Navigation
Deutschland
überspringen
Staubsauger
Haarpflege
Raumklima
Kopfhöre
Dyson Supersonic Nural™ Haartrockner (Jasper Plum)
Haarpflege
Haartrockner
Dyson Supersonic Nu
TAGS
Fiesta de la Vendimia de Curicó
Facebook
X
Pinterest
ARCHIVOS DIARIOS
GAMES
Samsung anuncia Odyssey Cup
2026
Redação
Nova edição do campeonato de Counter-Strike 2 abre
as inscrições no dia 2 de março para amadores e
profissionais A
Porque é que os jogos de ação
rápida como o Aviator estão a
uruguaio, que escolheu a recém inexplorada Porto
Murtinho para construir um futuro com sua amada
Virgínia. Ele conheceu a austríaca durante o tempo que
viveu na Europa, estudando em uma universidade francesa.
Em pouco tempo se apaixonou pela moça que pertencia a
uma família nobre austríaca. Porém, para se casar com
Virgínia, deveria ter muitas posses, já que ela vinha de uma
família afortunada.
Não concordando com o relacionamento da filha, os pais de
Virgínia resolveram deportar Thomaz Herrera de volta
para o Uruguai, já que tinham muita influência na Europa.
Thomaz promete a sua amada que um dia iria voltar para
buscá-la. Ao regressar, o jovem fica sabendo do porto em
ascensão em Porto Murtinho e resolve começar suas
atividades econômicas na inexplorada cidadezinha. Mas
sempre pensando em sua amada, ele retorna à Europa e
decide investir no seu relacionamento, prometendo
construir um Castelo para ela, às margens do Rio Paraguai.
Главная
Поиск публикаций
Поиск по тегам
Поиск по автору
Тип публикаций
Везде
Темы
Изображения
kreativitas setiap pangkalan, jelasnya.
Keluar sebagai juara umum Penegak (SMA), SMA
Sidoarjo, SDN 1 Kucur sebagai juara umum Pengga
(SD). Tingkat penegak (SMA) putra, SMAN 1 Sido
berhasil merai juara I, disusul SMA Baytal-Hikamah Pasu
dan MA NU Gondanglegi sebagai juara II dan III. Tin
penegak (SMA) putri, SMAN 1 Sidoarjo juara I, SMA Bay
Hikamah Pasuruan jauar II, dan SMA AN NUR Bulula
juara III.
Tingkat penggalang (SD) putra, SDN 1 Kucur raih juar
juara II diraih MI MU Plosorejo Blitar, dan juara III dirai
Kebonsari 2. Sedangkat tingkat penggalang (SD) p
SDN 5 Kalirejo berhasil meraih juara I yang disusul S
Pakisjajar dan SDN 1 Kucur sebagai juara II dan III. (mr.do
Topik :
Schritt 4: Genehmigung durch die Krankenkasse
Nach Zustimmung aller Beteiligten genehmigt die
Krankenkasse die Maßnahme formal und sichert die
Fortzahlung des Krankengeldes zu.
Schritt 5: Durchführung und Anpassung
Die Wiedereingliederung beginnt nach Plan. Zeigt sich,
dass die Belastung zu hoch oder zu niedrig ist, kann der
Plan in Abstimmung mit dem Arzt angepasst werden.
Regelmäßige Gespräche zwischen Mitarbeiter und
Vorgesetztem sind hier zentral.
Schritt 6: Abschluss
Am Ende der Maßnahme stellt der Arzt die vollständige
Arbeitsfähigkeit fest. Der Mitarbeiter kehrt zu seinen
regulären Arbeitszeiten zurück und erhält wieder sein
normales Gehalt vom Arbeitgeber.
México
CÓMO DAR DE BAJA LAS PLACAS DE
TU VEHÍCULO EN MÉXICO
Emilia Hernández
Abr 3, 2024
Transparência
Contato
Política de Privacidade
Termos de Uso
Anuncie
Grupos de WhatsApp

**WORK INSTRUCTIONS:**
Retype exactly, and only, the lines from the line holding "Thomaz promete a" through the last line of the data; both of those lines count.

**RESULT FOR THIS EXERCISE:**
Thomaz promete a sua amada que um dia iria voltar para
buscá-la. Ao regressar, o jovem fica sabendo do porto em
ascensão em Porto Murtinho e resolve começar suas
atividades econômicas na inexplorada cidadezinha. Mas
sempre pensando em sua amada, ele retorna à Europa e
decide investir no seu relacionamento, prometendo
construir um Castelo para ela, às margens do Rio Paraguai.
Главная
Поиск публикаций
Поиск по тегам
Поиск по автору
Тип публикаций
Везде
Темы
Изображения
kreativitas setiap pangkalan, jelasnya.
Keluar sebagai juara umum Penegak (SMA), SMA
Sidoarjo, SDN 1 Kucur sebagai juara umum Pengga
(SD). Tingkat penegak (SMA) putra, SMAN 1 Sido
berhasil merai juara I, disusul SMA Baytal-Hikamah Pasu
dan MA NU Gondanglegi sebagai juara II dan III. Tin
penegak (SMA) putri, SMAN 1 Sidoarjo juara I, SMA Bay
Hikamah Pasuruan jauar II, dan SMA AN NUR Bulula
juara III.
Tingkat penggalang (SD) putra, SDN 1 Kucur raih juar
juara II diraih MI MU Plosorejo Blitar, dan juara III dirai
Kebonsari 2. Sedangkat tingkat penggalang (SD) p
SDN 5 Kalirejo berhasil meraih juara I yang disusul S
Pakisjajar dan SDN 1 Kucur sebagai juara II dan III. (mr.do
Topik :
Schritt 4: Genehmigung durch die Krankenkasse
Nach Zustimmung aller Beteiligten genehmigt die
Krankenkasse die Maßnahme formal und sichert die
Fortzahlung des Krankengeldes zu.
Schritt 5: Durchführung und Anpassung
Die Wiedereingliederung beginnt nach Plan. Zeigt sich,
dass die Belastung zu hoch oder zu niedrig ist, kann der
Plan in Abstimmung mit dem Arzt angepasst werden.
Regelmäßige Gespräche zwischen Mitarbeiter und
Vorgesetztem sind hier zentral.
Schritt 6: Abschluss
Am Ende der Maßnahme stellt der Arzt die vollständige
Arbeitsfähigkeit fest. Der Mitarbeiter kehrt zu seinen
regulären Arbeitszeiten zurück und erhält wieder sein
normales Gehalt vom Arbeitgeber.
México
CÓMO DAR DE BAJA LAS PLACAS DE
TU VEHÍCULO EN MÉXICO
Emilia Hernández
Abr 3, 2024
Transparência
Contato
Política de Privacidade
Termos de Uso
Anuncie
Grupos de WhatsApp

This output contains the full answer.